Bon débarra, pensa Madeleine en voyant le ballon de baudruche s’extirper du fauteuil. Marcel lâcha un « A samedi » avec un ton qui aurait gelé l’air du salon s’il ne l’avait pas déjà été. Un bruit de porterie que l’on casse indiqua à Madeleine que son ficus venait de rejoindre le parquet. Le gros bedon sortit du manoir et marcha jusqu’à son véhicule. En partant, celle-ci fit un crochet sur les plates-bandes. C’en était trop !

- Antoine ! cria Madeleine, Préparez la voiture, on sort !

Elle aussi, elle allait mener son enquête. Il fallait qu’elle apprenne des choses, qu’elle ne soit pas à la traine si elle voulait mettre la main sur le pactole. La première personne qu’elle allait interroger serait Théophile. Elle enfila son manteau cramoisi et descendit dans le garage où attendait le véhicule tout aussi pourpre. Madeleine s’installa sur la banquette arrière et lança d’une voix sèche :

- Chez Théophile, en quatrième vitesse.

Il commençait à pleuvoir, mais Madeleine arriva rapidement chez son collègue. Dès que l’automobile s’engagea dans l’allée, Madeleine enragea en pensant à celui qu’elle venait voir.

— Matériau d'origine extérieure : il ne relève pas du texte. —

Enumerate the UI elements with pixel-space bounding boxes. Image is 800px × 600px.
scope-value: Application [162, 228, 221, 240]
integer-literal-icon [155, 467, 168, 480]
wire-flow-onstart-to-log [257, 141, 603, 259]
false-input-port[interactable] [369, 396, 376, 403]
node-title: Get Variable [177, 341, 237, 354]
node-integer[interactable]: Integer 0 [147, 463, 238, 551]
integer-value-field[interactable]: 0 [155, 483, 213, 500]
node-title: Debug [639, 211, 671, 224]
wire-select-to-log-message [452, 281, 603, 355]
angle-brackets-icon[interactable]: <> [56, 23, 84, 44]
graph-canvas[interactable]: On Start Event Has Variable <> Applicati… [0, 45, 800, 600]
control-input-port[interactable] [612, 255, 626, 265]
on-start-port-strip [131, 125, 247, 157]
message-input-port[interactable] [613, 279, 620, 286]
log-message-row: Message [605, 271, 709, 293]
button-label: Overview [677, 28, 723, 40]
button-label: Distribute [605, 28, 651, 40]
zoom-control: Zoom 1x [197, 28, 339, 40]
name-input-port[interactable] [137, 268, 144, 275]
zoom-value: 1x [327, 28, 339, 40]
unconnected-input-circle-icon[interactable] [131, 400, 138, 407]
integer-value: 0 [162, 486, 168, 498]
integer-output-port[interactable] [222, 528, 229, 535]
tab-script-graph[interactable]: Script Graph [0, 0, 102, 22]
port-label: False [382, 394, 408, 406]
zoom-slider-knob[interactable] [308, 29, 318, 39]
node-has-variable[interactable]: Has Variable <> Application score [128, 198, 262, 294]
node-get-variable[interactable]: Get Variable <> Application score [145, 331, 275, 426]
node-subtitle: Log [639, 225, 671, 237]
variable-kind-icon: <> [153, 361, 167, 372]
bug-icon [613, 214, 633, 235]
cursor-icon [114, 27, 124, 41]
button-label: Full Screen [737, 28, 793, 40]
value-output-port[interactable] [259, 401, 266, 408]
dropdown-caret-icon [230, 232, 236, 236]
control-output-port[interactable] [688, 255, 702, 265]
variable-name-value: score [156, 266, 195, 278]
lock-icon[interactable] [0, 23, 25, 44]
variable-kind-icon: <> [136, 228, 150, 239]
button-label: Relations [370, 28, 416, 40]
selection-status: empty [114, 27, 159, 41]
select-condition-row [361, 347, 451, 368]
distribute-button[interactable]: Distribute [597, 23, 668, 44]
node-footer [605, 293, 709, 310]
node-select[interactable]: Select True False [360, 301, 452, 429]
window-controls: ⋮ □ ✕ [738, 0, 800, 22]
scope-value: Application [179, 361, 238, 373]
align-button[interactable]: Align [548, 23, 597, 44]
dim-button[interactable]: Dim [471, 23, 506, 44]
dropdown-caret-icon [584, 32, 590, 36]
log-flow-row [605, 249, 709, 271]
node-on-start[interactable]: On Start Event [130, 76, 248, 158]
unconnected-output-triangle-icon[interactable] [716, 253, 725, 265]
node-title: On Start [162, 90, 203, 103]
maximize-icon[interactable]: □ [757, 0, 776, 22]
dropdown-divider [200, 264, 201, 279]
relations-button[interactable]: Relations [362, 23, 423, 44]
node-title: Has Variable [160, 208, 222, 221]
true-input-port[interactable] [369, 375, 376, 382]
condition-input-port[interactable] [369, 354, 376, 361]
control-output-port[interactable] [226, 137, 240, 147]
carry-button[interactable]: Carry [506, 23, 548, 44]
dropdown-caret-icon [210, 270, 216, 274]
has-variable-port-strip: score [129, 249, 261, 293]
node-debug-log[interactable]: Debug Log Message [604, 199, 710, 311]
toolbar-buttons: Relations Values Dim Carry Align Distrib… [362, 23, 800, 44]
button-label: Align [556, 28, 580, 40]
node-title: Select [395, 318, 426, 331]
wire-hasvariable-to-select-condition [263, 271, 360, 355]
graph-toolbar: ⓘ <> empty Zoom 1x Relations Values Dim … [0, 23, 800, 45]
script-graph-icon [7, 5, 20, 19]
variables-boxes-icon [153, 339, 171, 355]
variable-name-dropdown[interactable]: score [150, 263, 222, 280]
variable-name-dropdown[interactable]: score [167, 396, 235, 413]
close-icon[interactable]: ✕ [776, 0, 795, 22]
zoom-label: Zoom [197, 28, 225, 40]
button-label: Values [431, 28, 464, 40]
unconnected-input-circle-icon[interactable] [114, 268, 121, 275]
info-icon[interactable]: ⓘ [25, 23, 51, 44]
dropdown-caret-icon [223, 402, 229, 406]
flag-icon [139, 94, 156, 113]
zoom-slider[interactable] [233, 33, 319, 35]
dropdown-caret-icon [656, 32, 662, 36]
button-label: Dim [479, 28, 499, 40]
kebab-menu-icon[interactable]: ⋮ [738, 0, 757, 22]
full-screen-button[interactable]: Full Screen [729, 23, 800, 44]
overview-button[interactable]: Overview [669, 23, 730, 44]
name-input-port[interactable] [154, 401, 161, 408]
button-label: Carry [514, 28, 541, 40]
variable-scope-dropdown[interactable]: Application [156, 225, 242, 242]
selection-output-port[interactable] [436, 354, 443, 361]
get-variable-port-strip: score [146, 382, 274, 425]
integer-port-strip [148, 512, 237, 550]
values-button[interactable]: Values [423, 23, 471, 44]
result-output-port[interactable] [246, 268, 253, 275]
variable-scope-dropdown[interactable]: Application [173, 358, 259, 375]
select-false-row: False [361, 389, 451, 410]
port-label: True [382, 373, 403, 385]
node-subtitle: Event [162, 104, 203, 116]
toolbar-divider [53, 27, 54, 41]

- Visez les tulipes. Ordonna-t-elle.

Théophile vit ses fleurs d’ornement écrasées sous les pneus de l’odieuse Madeleine. Depuis la fenêtre de son bureau, il observa le numéro classique : Antoine sortant de la voiture, ouvrant un parapluie ainsi que la portière arrière, puis suivant sa patronne qui avançait à grands pas sur le gravier. La porte d’entrée claqua, accompagnée d’un bruit de verre brisé.

Presque automatiquement, Madeleine, furibonde, bondit dans le bureau de Théophile. Elle lançait des éclairs par les yeux.

- Eh bien, mon amie, vous nous apportez la pluie. Dit sarcastiquement Théophile.

- Je me passerai de vos sarcasmes, parjure incarné.

- Que me vaut le plaisir de votre visite ?

- On m’a mise au courant. Vous savez où est la clé. Ne niez pas, je sais tout ! Avouez tout de suite où est la cachette et n’essayez pas de me mentir

Théophile était décontenancé. Il ne savait strictement rien sur l’emplacement de la clé. Cependant, hors de question que quiconque le sache. C’était le moment de bluffer.

- Je ne vois pas pourquoi je vous le dirais.

- Oh, mais moi je sais pourquoi ! Si vous ne voulez pas souffrir de courants d’air dans votre costume, vous avez intérêt à vider votre sac.

Théophile frissonna. Elle était une tueuse, mais elle ne tirerait pas. La raison était simple, les sept n’utilisaient jamais d’armes. Le problème pour le moment, c’était qu’elle était survoltée et dans son bureau. Il fallait se débarrasser d’elle au plus vite.

- Vous pouvez sortir. Je n’ai rien à vous dire, et surtout pas au sujet de la clé. Je me doute bien que vous êtes allés interroger tous nos collègues, perfide. Allez, quittez ma maison sur le champ. Conclut-il d’un ait théâtral.

Madeleine n’ajouta rien. Toutefois, si Théophile resta en vie, c’est par ce qu’un regard, quel qu’il soit, ne peut tuer personne. Elle comprit qu’elle ne tirerait rien du manche à balai accoudé au bureau. Un repli stratégique s’imposait.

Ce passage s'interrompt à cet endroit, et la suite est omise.